The problem with beginning talks with Iran while they continue uranium enrichment is that the “talks” have no definite end, and we have seen in the past that once they are started then every other option is removed from the table. Short of outright military intervention, if sanctions are levied against Iran during such talks then the US is accused of scuttling the negotiations, and Iran is handed the ability to play the victim. Meanwhile Iran continues to commit the offensive acts that initiated the talks in the first place. In this way, Iran controls the clock and has all the leverage, and the US has nothing but concessions.
In short, starting talks with Iran before it suspends the enrichment simply allows it to hold the mantle of peace-maker while continue it’s march towards WMD. The talks can go on forever and have absolutely nothing accomplished, whereas insisting on the suspension at least grants the US time to hammer out some mutual understandings without being pressured by Iran’s continued intransigence.
That’s fair to a certain point, except that de-weaponization talks don’t have to be conditioned on ceasing enrichment. For one, there is plenty of data that Iran’s enrichment facilities are not nearly as advanced or effective as either they or the government would like us to think; for another, there is nothing wrong with development of nuclear power plants — especially given Iran’s energy infrastructure, which is in shambles. I guess what I’m getting at is being uncompromising, which captures the Bush administration current approach going back at least to 2003 and the success of bullying Libya, hasn’t gotten us much ground. Since our SOP hasn’t worked well so far, what is the danger in trying a new tack?
I’m not against that (since I tend to agree with you about the effectiveness of most of Bush’s foreign policy — though not all). I just think that going in without any preconditions is going too far towards the other extreme; one that has also proven dangerously ineffective in the past.
In addition, we have other diplomatic relationships to consider as well, and submitting to Iran’s bullying without wresting some good faith concessions first tends to harm relations with allies.

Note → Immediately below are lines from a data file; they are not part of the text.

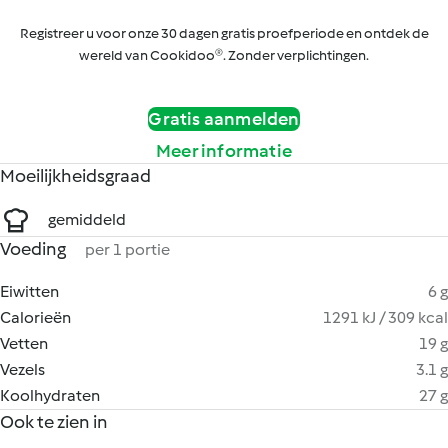
Registreer u voor onze 30 dagen gratis proefperiode en ontdek de
wereld van Cookidoo®. Zonder verplichtingen.
Gratis aanmelden
Meer informatie
Moeilijkheidsgraad
gemiddeld
Voeding
per 1 portie
Eiwitten
6 g
Calorieën
1291 kJ / 309 kcal
Vetten
19 g
Vezels
3.1 g
Koolhydraten
27 g
Ook te zien in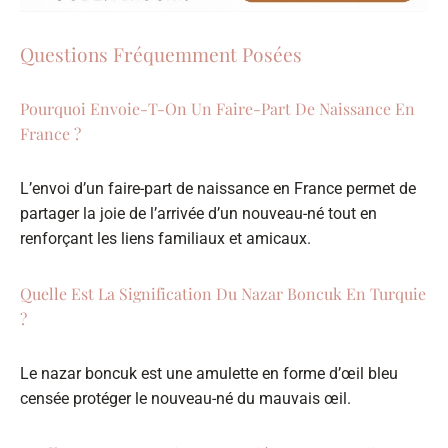
Questions Fréquemment Posées
Pourquoi Envoie-T-On Un Faire-Part De Naissance En
France ?
L’envoi d’un faire-part de naissance en France permet de
partager la joie de l’arrivée d’un nouveau-né tout en
renforçant les liens familiaux et amicaux.
Quelle Est La Signification Du Nazar Boncuk En Turquie
?
Le nazar boncuk est une amulette en forme d’œil bleu
censée protéger le nouveau-né du mauvais œil.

Except that Iran has repeatedly rejected numerous proposals to allow them the use of nuclear power without having to enrich uranium. Plus the fact that developing nuclear power is not very likely to improve Iran’s energy infrastructure, but instead (granting Iran an angel’s intentions) it will just add a bunch of nuclear plants to the crumbling infrastructure and improve nothing.

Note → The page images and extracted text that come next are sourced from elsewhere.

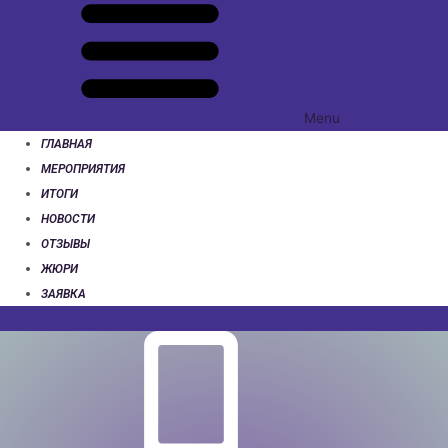
Menu
ГЛАВНАЯ
МЕРОПРИЯТИЯ
ИТОГИ
НОВОСТИ
ОТЗЫВЫ
ЖЮРИ
ЗАЯВКА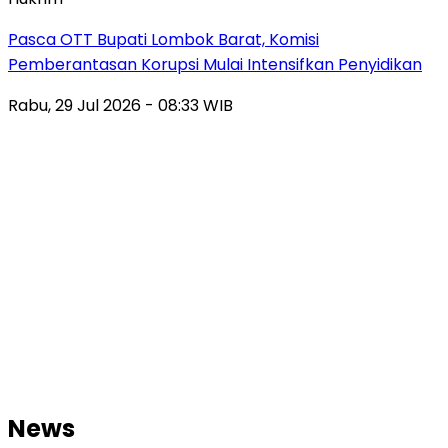
Pasca OTT Bupati Lombok Barat, Komisi
Pemberantasan Korupsi Mulai Intensifkan Penyidikan
Rabu, 29 Jul 2026 - 08:33 WIB
News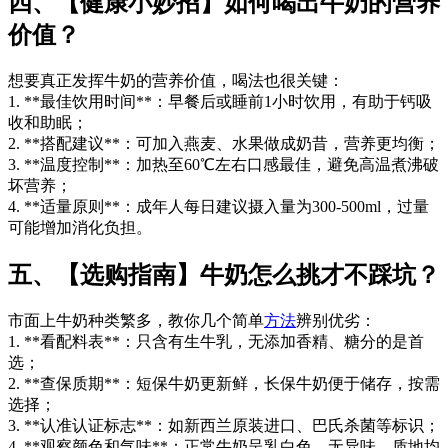
四、【健康小妙招】如何喝出牛奶的营养
价值？
想要真正发挥牛奶的营养价值，喝法也很关键：
1. **最佳饮用时间**：早餐后或睡前1小时饮用，有助于钙吸
收和助眠；
2. **搭配建议**：可加入燕麦、水果做成奶昔，营养更均衡；
3. **温度控制**：加热至60℃左右口感最佳，避免高温煮沸破
坏营养；
4. **适量原则**：成年人每日建议摄入量为300-500ml，过量
可能增加消化负担。
五、【选购指南】牛奶怎么挑才不踩坑？
市面上牛奶种类繁多，教你几个简单
方法
辨别优劣：
1. **看配料表**：只含有生牛乳，无添加香精、糖分的是首
选；
2. **查保质期**：短保牛奶更新鲜，长保牛奶便于储存，按需
选择；
3. **认准认证标志**：如新西兰原装进口、巴氏杀菌等标识；
4. **观察颜色和气味**：正常牛奶呈乳白色，无异味，质地均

It’s a silly judgment, since I don’t see how anyone could reach a settlement with Iran under present circumstances. She’s certainly not a failure for expressing that obvious fact.
No one and I mean no one, has successfully negotiated Iran into anything it didn’t want to do so far. And unless you get a government there that doesn’t want the sanctions regime, you’re probably only left with a nonintervention guarantee in exchange for the suspension of the nuclear program, to get a settlement that’s anywhere near something they might like.

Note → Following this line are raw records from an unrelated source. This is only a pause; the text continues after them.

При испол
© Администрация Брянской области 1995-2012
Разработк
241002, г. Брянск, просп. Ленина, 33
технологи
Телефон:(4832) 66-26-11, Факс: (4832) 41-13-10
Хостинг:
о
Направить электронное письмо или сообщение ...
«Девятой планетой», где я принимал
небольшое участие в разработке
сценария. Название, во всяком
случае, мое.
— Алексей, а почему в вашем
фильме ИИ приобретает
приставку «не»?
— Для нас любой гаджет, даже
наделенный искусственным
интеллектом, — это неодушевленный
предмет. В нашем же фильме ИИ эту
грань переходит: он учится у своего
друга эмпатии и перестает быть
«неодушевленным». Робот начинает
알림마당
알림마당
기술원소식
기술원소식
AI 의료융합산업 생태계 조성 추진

Yet neither side will pledge that given the nature of their adversary. Iran understands that if it possesses nuclear weapons (or even the suspicion that it might), it is immune to attack by the United States. The United States understands that if it pledges never to attack, it is unable to threaten or curtail Iran henceforth. This is a very different situation from the hermits in the DPRK, which are not intimately involved in regional politics and security. There isn’t a troublespot in the Middle East that Iran isn’t involved in from Lebanon to Yemen.
If the sanctions regime isn’t a solvent negotiable trade and you can’t pledge nonintervention, what do you want to talk about, hot girls and fast cars?
I have a silly question…
Why do we assume that “diplomacy” is the same as “making nice?”
Who ever said it was? I certainly didn’t.
In that case, what’s wrong with what Rice is doing?